We found that ASCs from patients with CD had a robust invasion capacity and bacterial phagocytic activity, pointing to a role for these cells in the inflammatory events occurring in damaged intestinal tissue. We hypothesize that upon microbial dysregulation, a hallmark of CD, ASCs migrate from mesenteric AT and specifically home to intestinal lesions. This event, which would be beneficial initially, also induces an accumulation of AT CF surrounding the intestine, which is a consequence of the natural fate of ASCs to differentiate into adipocytes. Furthermore, our data suggest that the hyperplasia of adipocytes observed in the CF of CD patients could potentially be a result of the ASCs inherent to this compartment, and not from other adipose depots.
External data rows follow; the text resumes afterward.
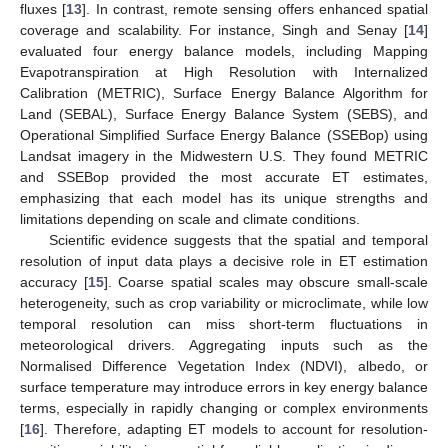
fluxes [
13
]. In contrast, remote sensing offers enhanced spatial
coverage and scalability. For instance, Singh and Senay [
14
]
evaluated four energy balance models, including Mapping
Evapotranspiration at High Resolution with Internalized
Calibration (METRIC), Surface Energy Balance Algorithm for
Land (SEBAL), Surface Energy Balance System (SEBS), and
Operational Simplified Surface Energy Balance (SSEBop) using
Landsat imagery in the Midwestern U.S. They found METRIC
and SSEBop provided the most accurate ET estimates,
emphasizing that each model has its unique strengths and
limitations depending on scale and climate conditions.
Scientific evidence suggests that the spatial and temporal
resolution of input data plays a decisive role in ET estimation
accuracy [
15
]. Coarse spatial scales may obscure small-scale
heterogeneity, such as crop variability or microclimate, while low
temporal resolution can miss short-term fluctuations in
meteorological drivers. Aggregating inputs such as the
Normalised Difference Vegetation Index (NDVI), albedo, or
surface temperature may introduce errors in key energy balance
terms, especially in rapidly changing or complex environments
[
16
]. Therefore, adapting ET models to account for resolution-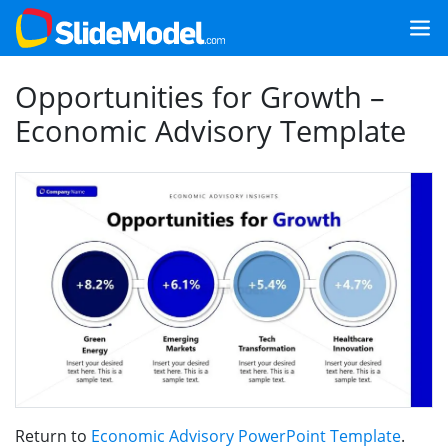
Opportunities for Growth –
Economic Advisory Template
Return to
Economic Advisory PowerPoint Template
.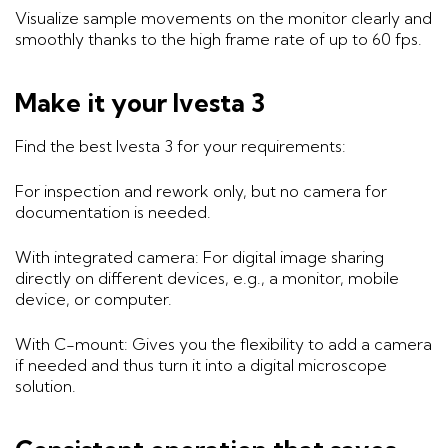
Visualize sample movements on the monitor clearly and
smoothly thanks to the high frame rate of up to 60 fps.
Make it your Ivesta 3
Find the best Ivesta 3 for your requirements:
For inspection and rework only, but no camera for
documentation is needed.
With integrated camera: For digital image sharing
directly on different devices, e.g., a monitor, mobile
device, or computer.
With C-mount: Gives you the flexibility to add a camera
if needed and thus turn it into a digital microscope
solution.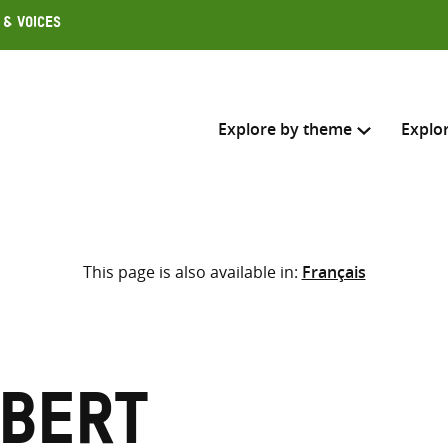
 & Voices
Explore by theme
Explo
Search across
This page is also available in:
Français
Select where to search
SEARC
Enter
search
here
ubert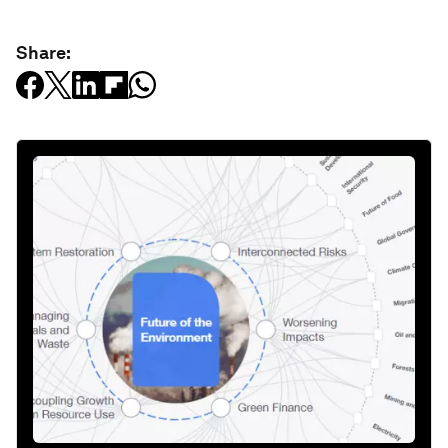
Share: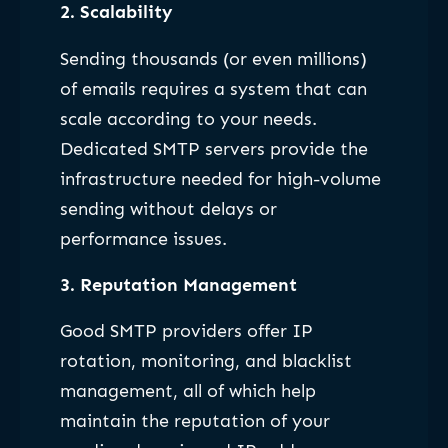
2.
Scalability
Sending thousands (or even millions)
of emails requires a system that can
scale according to your needs.
Dedicated SMTP servers provide the
infrastructure needed for high-volume
sending without delays or
performance issues.
3.
Reputation Management
Good SMTP providers offer IP
rotation, monitoring, and blacklist
management, all of which help
maintain the reputation of your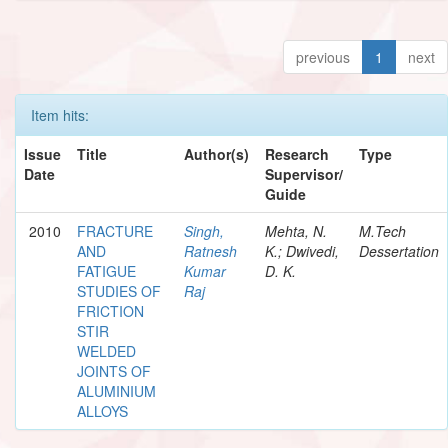
previous
1
next
Item hits:
Issue
Title
Author(s)
Research
Type
Date
Supervisor/
Guide
2010
FRACTURE
Singh,
Mehta, N.
M.Tech
AND
Ratnesh
K.; Dwivedi,
Dessertation
FATIGUE
Kumar
D. K.
STUDIES OF
Raj
FRICTION
STIR
WELDED
JOINTS OF
ALUMINIUM
ALLOYS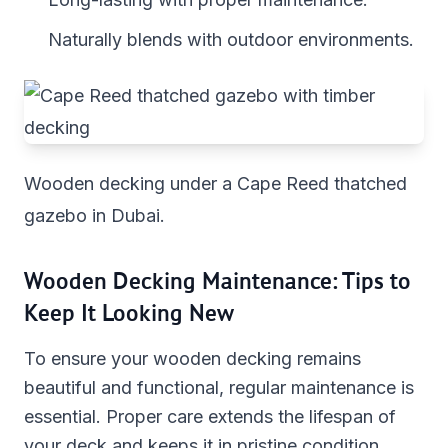
Naturally blends with outdoor environments.
Wooden decking under a Cape Reed thatched
gazebo in Dubai.
Wooden Decking Maintenance: Tips to
Keep It Looking New
To ensure your wooden decking remains
beautiful and functional, regular maintenance is
essential. Proper care extends the lifespan of
your deck and keeps it in pristine condition.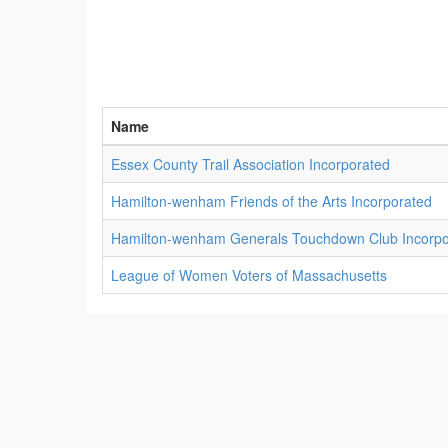
Name
Essex County Trail Association Incorporated
Hamilton-wenham Friends of the Arts Incorporated
Hamilton-wenham Generals Touchdown Club Incorpo
League of Women Voters of Massachusetts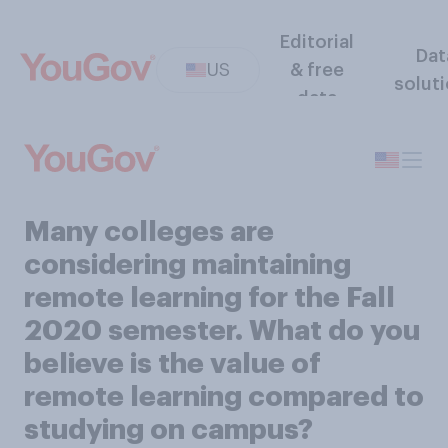
Editorial
Dat
US
& free
solut
data
Many colleges are
considering maintaining
remote learning for the Fall
2020 semester. What do you
believe is the value of
remote learning compared to
studying on campus?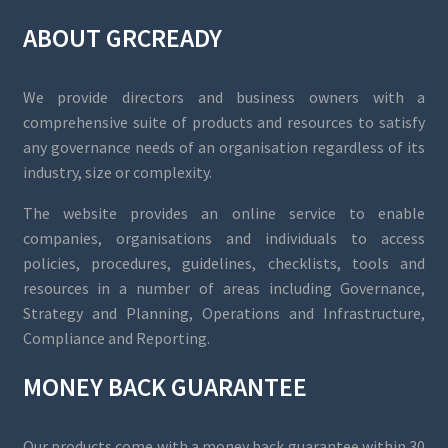
ABOUT GRCREADY
We provide directors and business owners with a
comprehensive suite of products and resources to satisfy
any governance needs of an organisation regardless of its
industry, size or complexity.
The website provides an online service to enable
companies, organisations and individuals to access
policies, procedures, guidelines, checklists, tools and
resources in a number of areas including Governance,
Strategy and Planning, Operations and Infrastructure,
Compliance and Reporting.
MONEY BACK GUARANTEE
Our products come with a money back guarantee within 30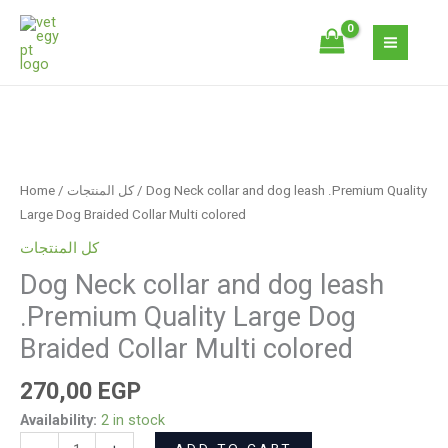
Skip
and
to
dog
content
leash
.Premium
Quality
Dog
Large
Neck
Dog
collar
Braided
Home
/
كل المنتجات
/ Dog Neck collar and dog leash .Premium Quality
and
Collar
Large Dog Braided Collar Multi colored
dog
Multi
كل المنتجات
leash
colored
Dog Neck collar and dog leash
.Premium
quantity
Quality
.Premium Quality Large Dog
Large
Braided Collar Multi colored
Dog
Braided
270,00
EGP
Collar
Availability:
2 in stock
Multi
ADD TO CART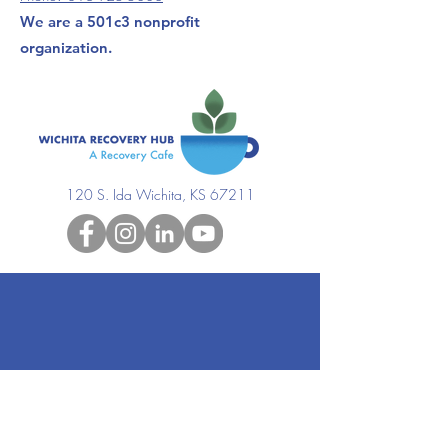
We are a 501c3 nonprofit
organization.
120 S. Ida Wichita, KS 67211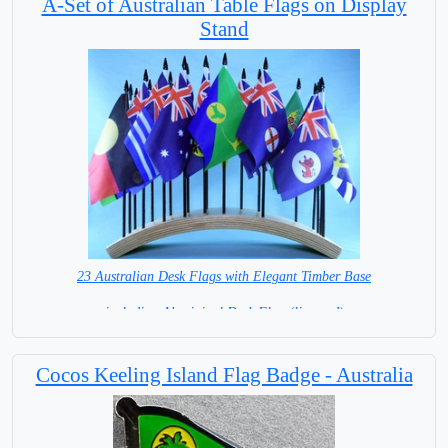
A-Set of Australian Table Flags on Display
Stand
23 Australian Desk Flags with Elegant Timber Base
including Aboriginal Desk Flag (licensed)
= IN STOCK =
Cocos Keeling Island Flag Badge - Australia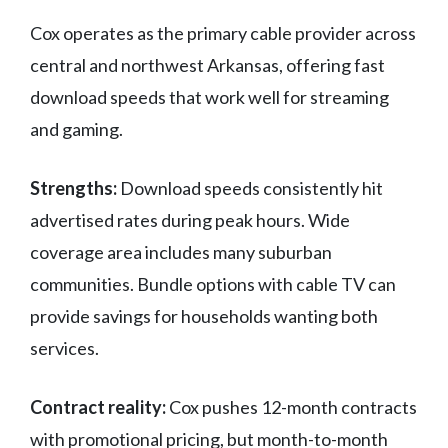
Cox operates as the primary cable provider across
central and northwest Arkansas, offering fast
download speeds that work well for streaming
and gaming.
Strengths:
Download speeds consistently hit
advertised rates during peak hours. Wide
coverage area includes many suburban
communities. Bundle options with cable TV can
provide savings for households wanting both
services.
Contract reality:
Cox pushes 12-month contracts
with promotional pricing, but month-to-month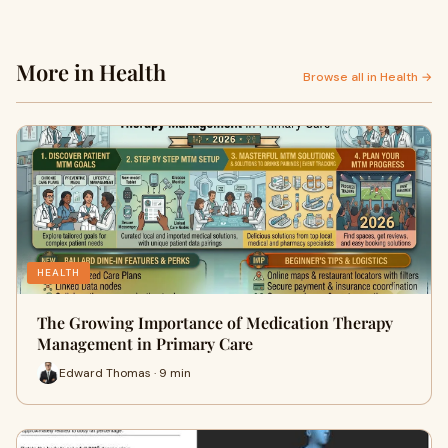
More in Health
Browse all in Health →
HEALTH
The Growing Importance of Medication Therapy
Management in Primary Care
Edward Thomas · 9 min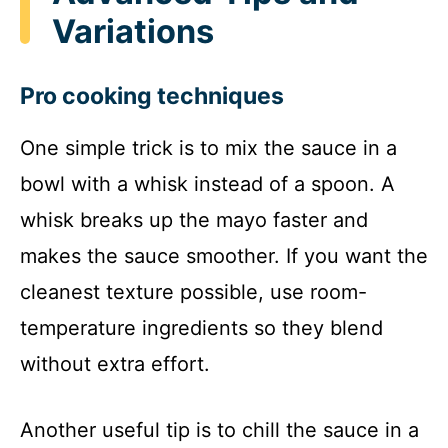
Variations
Pro cooking techniques
One simple trick is to mix the sauce in a
bowl with a whisk instead of a spoon. A
whisk breaks up the mayo faster and
makes the sauce smoother. If you want the
cleanest texture possible, use room-
temperature ingredients so they blend
without extra effort.
Another useful tip is to chill the sauce in a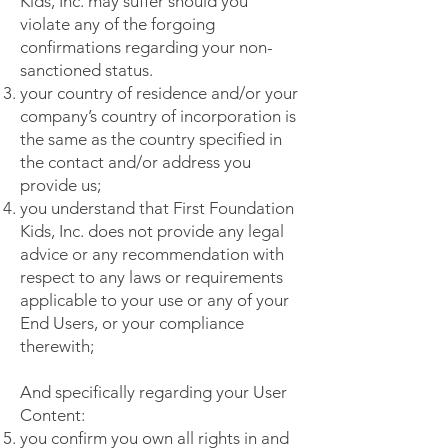
Kids, Inc. may suffer should you
violate any of the forgoing
confirmations regarding your non-
sanctioned status.
your country of residence and/or your
company’s country of incorporation is
the same as the country specified in
the contact and/or address you
provide us;
you understand that First Foundation
Kids, Inc. does not provide any legal
advice or any recommendation with
respect to any laws or requirements
applicable to your use or any of your
End Users, or your compliance
therewith;
And specifically regarding your User
Content:
you confirm you own all rights in and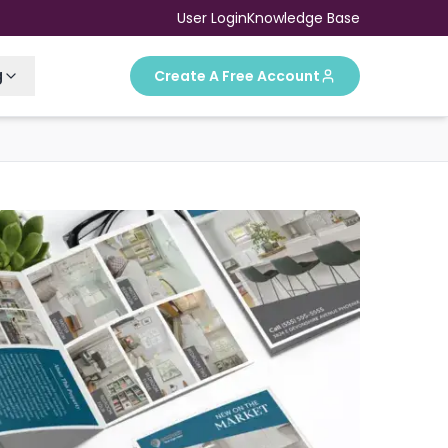
User Login
Knowledge Base
g
Create A Free Account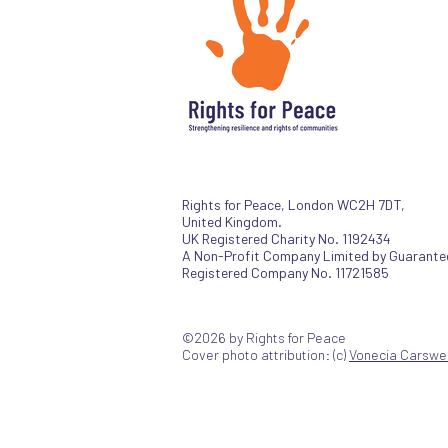
Rights for Peace, London WC2H 7DT,
United Kingdom.
UK Registered Charity No. 1192434
A Non-Profit Company Limited by Guarante
Registered Company No. 11721585
©2026 by Rights for Peace
Cover photo attribution: (c)
Vonecia Carswel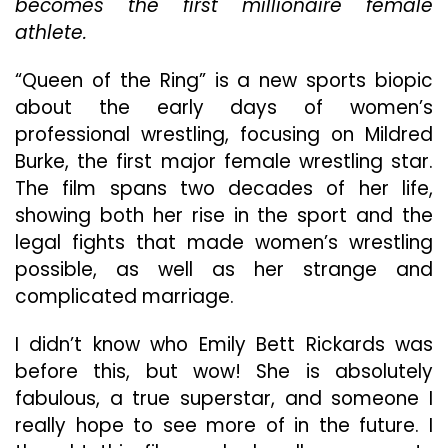
becomes the first millionaire female
athlete.
“Queen of the Ring” is a new sports biopic
about the early days of women’s
professional wrestling, focusing on Mildred
Burke, the first major female wrestling star.
The film spans two decades of her life,
showing both her rise in the sport and the
legal fights that made women’s wrestling
possible, as well as her strange and
complicated marriage.
I didn’t know who Emily Bett Rickards was
before this, but wow! She is absolutely
fabulous, a true superstar, and someone I
really hope to see more of in the future. I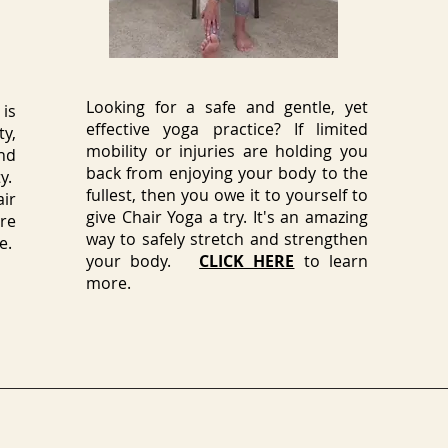
Looking for a safe and gentle, yet
is
effective yoga practice? If limited
ty,
mobility or injuries are holding you
nd
back from enjoying your body to the
y.
fullest, then you owe it to yourself to
ir
give Chair Yoga a try. It's an amazing
re
way to safely stretch and strengthen
e.
your body.
CLICK HERE
to learn
more.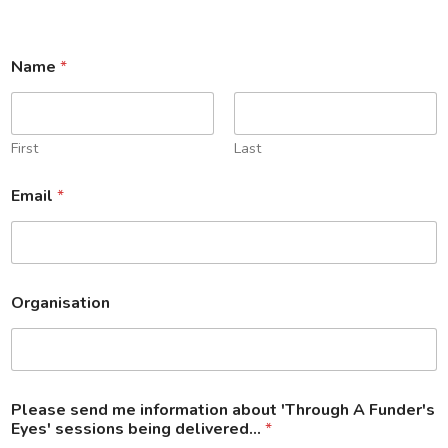
Name
*
First
Last
Email
*
Organisation
A
Please send me information about 'Through A Funder's
p
Eyes' sessions being delivered...
*
o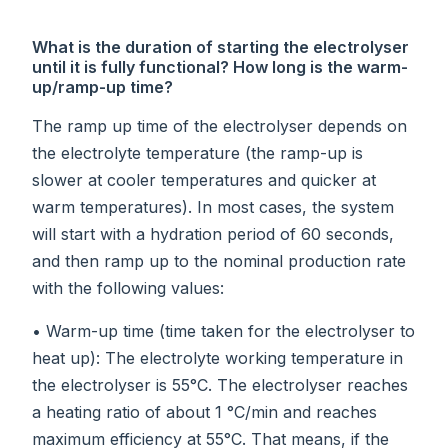
What is the duration of starting the electrolyser
until it is fully functional? How long is the warm-
up/ramp-up time?
The ramp up time of the electrolyser depends on
the electrolyte temperature (the ramp-up is
slower at cooler temperatures and quicker at
warm temperatures). In most cases, the system
will start with a hydration period of 60 seconds,
and then ramp up to the nominal production rate
with the following values:
• Warm-up time (time taken for the electrolyser to
heat up): The electrolyte working temperature in
the electrolyser is 55°C. The electrolyser reaches
a heating ratio of about 1 °C/min and reaches
maximum efficiency at 55°C. That means, if the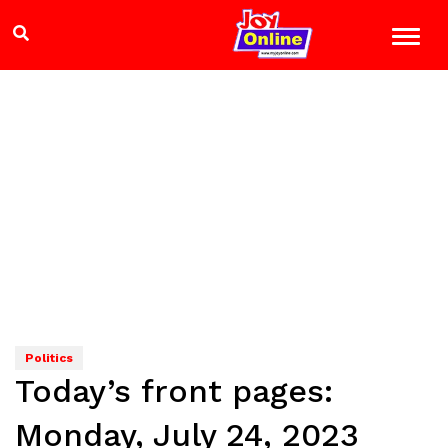
Politics
Today’s front pages:
Monday, July 24, 2023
A limitation to our study is the potential confounding effects that may have been caused by systemic steroid therapy, mainly in the active disease cohort (Table 1). One would expect a decrease in the immune response because of the immunosuppressant properties of corticosteroids; however, we found that the immune response of ASCs from these patients was clearly increased in parallel with markers of disease activity, suggesting little or no effect associated with systemic steroid treatment.

Table 1

Anthropometric and Biochemical Variables from the Cohort
Healthy Inactive CD Active CD
n (SAT/VAT) 6/6 6/5 10/10
Sex (male/female) 3/3 3/3 5/5
Age (years) 43 ± 8.2 41.2 ± 5.4 39.8 ± 12.4
BMI (kg/m2) 23.15 ± 2.1 24.59 ± 3.3 23.2 ± 3.8
Glucose (mg/dL) 81.1 ± 4.9 87 ± 12.5 72 ± 9.7
Cholesterol (mg/dL) 105 ± 17.3 131 ± 23.4 150 ± 20.3a
HDLc (mg/dL) 38.9 ± 4.6 46.6 ± 4.2a 42.9 ± 5.4
Triglycerides (mg/dL) 100 ± 5.3 116 ± 13.1a 96 ± 9.9
Insulin (μIU/mL) 2.07 ± 0.9 5.25 ± 1.2a 7.5 ± 1.4a,b
HOMA-IR 0.49 ± 0.1 1.2 ± 0.5 1.45 ± 0.35a
Age at diagnosis (years) 38 ± 8.6 28.5 ± 9.4
Last attack (months) 24 ± 15.7
Indication for surgery CoH CoH 5 SCD/5 FCD
Preoperative immunomodulator use 6/6 10/10
Preoperative biological agent treatment 0/6 0/10
Preoperative steroid treatment 3/6 8/10
C-reactive protein (mg/dL) 0.1 ± 0.09 0.39 ± 0.15 6.14 ± 3.81a,b

SAT, subcutaneous adipose tissue; VAT, visceral adipose tissue; BMI, body mass index; HDLc, high-density lipoprotein cholesterol; CoH, cholecystectomy or hernia; SCD, stenotic Crohn’s disease; FCD, fistulizing Crohn’s disease.

Results are presented as mean ± SD. ANOVA followed by post hoc Bonferroni test was used to compare means between groups.

ap < 0.01 versus healthy.
bp < 0.05 versus inactive CD.

 

ASCs are considered as regenerative cells that promote tissue repair and regeneration in vivo (Baptista et al., 2015). In the present study we demonstrate that, similar to what is observed in obesity (Serena et al., 2016), ASCs of CD patients are immune activated, are inhibited in their adipogenic differentiation potential, and have dampened immunosuppressive properties. This persistent immune activation in patients may help to explain that while autologous transplants may be effective, they do not always prevent relapse or improve the disease outcome. Moreover, a recent report on allogeneic ASC transplantation reported an efficacy of 26% (Panes et al., 2016), which might be due to the metabolic phenotype of the donor. Our data offer a new perspective to better interpret the discrepancies in clinical assays using ASCs in patients with CD. We propose that ASCs with the best immunomodulatory properties should be chosen, or/and alternatively treated ex vivo to restore their immunosuppressive properties (as shown here with an IL-1β antagonist), before their use in cell therapy both for autologous and allogeneic transplantation. This information may be important for clinical trial design. Clinicians should be aware of possible autologous cell transplant contraindications (reduced anti-inflammatory properties of ASCs in CD patients, including those in remission) and select the best donor regarding also the metabolic phenotype if an allogeneic cell transplant is chosen. While further studies are necessary to fully characterize the molecular events leading to immune activation of resident ASCs, the results shown here highlight their importance in CD and support their role in the formation of creeping fat. Moreover, our findings indicate a path for increasing the therapeutic benefit of stem cell transplantation in CD. Future studies in animal models will be needed to demonstrate in vivo the reduced anti-inflammatory properties associated with CD ASCs.